At a recent conference on experimental economics, John List, professor of economics at the university of chicago, shared a beer with other delegates and opined, “I think I used to be the most hated guy in this field.” His drinking companions jovially assured him that he still was.
So why the sharp elbows from his colleagues? Quite simply, List’s attention to the nuts and bolts of experimental method has demolished some of the most cherished results in the cool field of behavioural economics.
Consider a class of experimental games much cited by those who dispute the classical model of rational economic choice. There is the “ultimatum” game, in which player A (Anna) is given $10 and asked how much, if any, she proposes to offer to player B (Bernard). Bernard can accept the offer, but if he rejects it, neither Anna nor Bernard get anything. If Anna and Bernard were rational income-maximisers, Anna would offer one cent and Bernard would accept it as better than nothing. This never happens, so Anna and Bernard are not rational income-maximisers.

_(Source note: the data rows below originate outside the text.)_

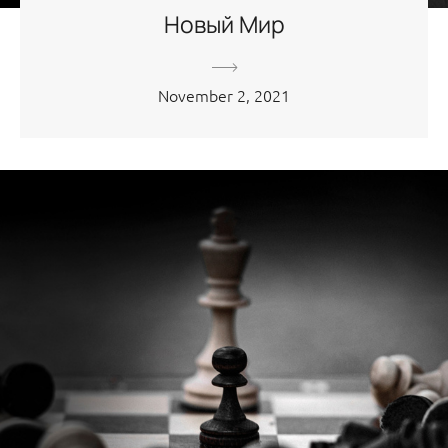
Новый Мир
November 2, 2021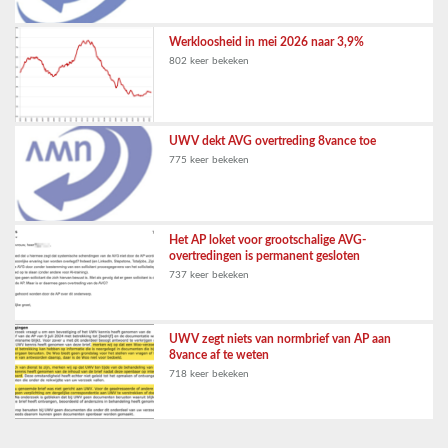
Werkloosheid in mei 2026 naar 3,9%
802 keer bekeken
UWV dekt AVG overtreding 8vance toe
775 keer bekeken
Het AP loket voor grootschalige AVG-
overtredingen is permanent gesloten
737 keer bekeken
UWV zegt niets van normbrief van AP aan
8vance af te weten
718 keer bekeken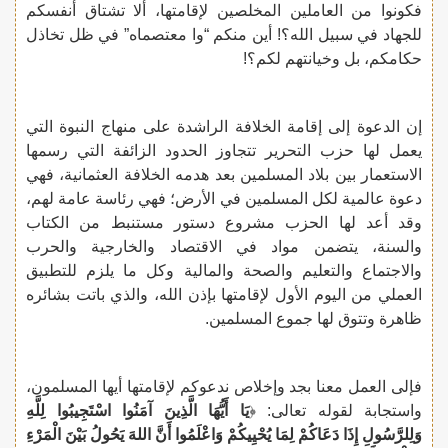
فكونوا من العاملين المخلصين لإقامتها، ألا تشتاق أنفسكم
للجهاد في سبيل الله؟! أين منكم “وا معتصماه” في ظل تخاذل
حكامكم، بل وخيانتهم لكم؟!
إن الدعوة إلى إقامة الخلافة الراشدة على منهاج النبوة التي
يعمل لها حزب التحرير تتجاوز الحدود الزائفة التي رسمها
الاستعمار بين بلاد المسلمين بعد هدمه الخلافة العثمانية، فهي
دعوة عالمية لكل المسلمين في الأرض؛ فهي رئاسة عامة لهم،
وقد أعد لها الحزب مشروع دستور مستنبط من الكتاب
والسنة، يتضمن مواد في الاقتصاد والخارجية والحرب
والاجتماع والتعليم والصحة والمالية وكل ما يلزم للتطبيق
العملي من اليوم الأول لإقامتها بإذن الله، والذي باتت بشائره
ظاهرة وتتوق لها جموع المسلمين.
فإلى العمل معنا بجد وإخلاص ندعوكم لإقامتها أيها المسلمون،
واستجابة لقوله تعالى: ﴿
يَا أَيُّهَا الَّذِينَ آمَنُوا اسْتَجِيبُوا لِلَّهِ
وَلِلرَّسُولِ إِذَا دَعَاكُمْ لِمَا يُحْيِيكُمْ وَاعْلَمُوا أَنَّ اللهَ يَحُولُ بَيْنَ الْمَرْءِ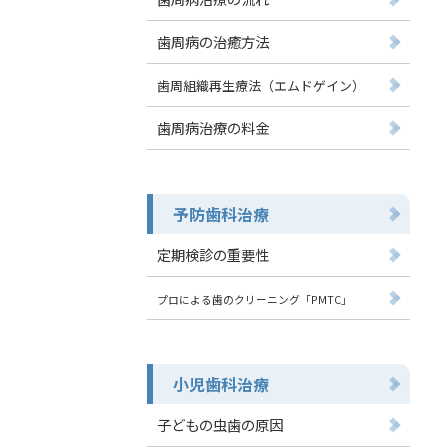
歯周病の治癒方法
歯周組織再生療法（エムドゲイン）
歯周病治療の料金
予防歯科治療
定期検診の重要性
プロによる歯のクリーニング「PMTC」
小児歯科治療
子どもの虫歯の原因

Then there is the “dictator” game, introduced by Jack Knetsch, the Nobel laureate Daniel Kahneman and Richard Thaler, co-author of Nudge and perhaps the world’s leading behavioural economist. In the “dictator” game, Anna divides the $10 as before, but Bernard cannot reject her offer, so Anna can’t lose. Nevertheless, Anna will often throw Bernard two or three dollars. A third game, “gift exchange”, begins with Bernard offering Anna a payment. Anna then decides how to respond – effectively, an initial peace offering followed by “dictator”.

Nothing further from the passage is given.